Learning Noise Invariant Features Through Transfer Learning For Robust End-To-End Speech Recognition
Shucong Zhang, Rama Doddipatla, Cong-Thanh Do, Steve Renals
-
SPS
IEEE Members: $11.00
Non-members: $15.00Length: 13:41
End-to-end models yield impressive speech recognition results on clean datasets while having inferior performance on noisy datasets. To address this, we propose transfer learning from a clean dataset (WSJ) to a noisy dataset (CHiME-4) for connectionist temporal classification models. We argue that the clean classifier (the upper layers of a neural network trained on clean data) can force the feature extractor (the lower layers) to learn the underlying noise invariant patterns in the noisy dataset. While training on the noisy dataset, the clean classifier is either frozen or trained with a small learning rate. The feature extractor is trained with no learning rate re-scaling.

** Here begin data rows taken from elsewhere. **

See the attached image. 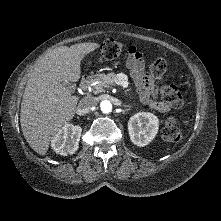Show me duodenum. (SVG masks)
<instances>
[{
    "mask_svg": "<svg viewBox=\"0 0 221 221\" xmlns=\"http://www.w3.org/2000/svg\"><path fill=\"white\" fill-rule=\"evenodd\" d=\"M95 79V75H85L83 76V78L80 81V90L82 92H86L88 90V88L90 87V85L92 84V82Z\"/></svg>",
    "mask_w": 221,
    "mask_h": 221,
    "instance_id": "duodenum-1",
    "label": "duodenum"
}]
</instances>
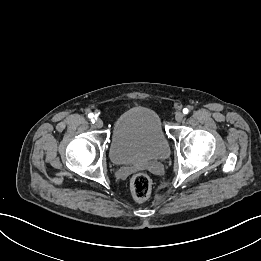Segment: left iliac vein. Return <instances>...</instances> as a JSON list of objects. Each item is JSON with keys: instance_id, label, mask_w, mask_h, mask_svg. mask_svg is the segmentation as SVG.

The proposed method gives up to 15.5% relative character error rate (CER) reduction compared to models trained only on CHiME-4. Furthermore, we use the test sets of Aurora-4 to perform evaluation on unseen noisy conditions. Our method has significantly lower CERs (11.3% relative on average) on all 14 Aurora-4 test sets compared to the conventional transfer learning method (no learning rate re-scale for any layer), indicating our method enables the model to learn noise invariant features.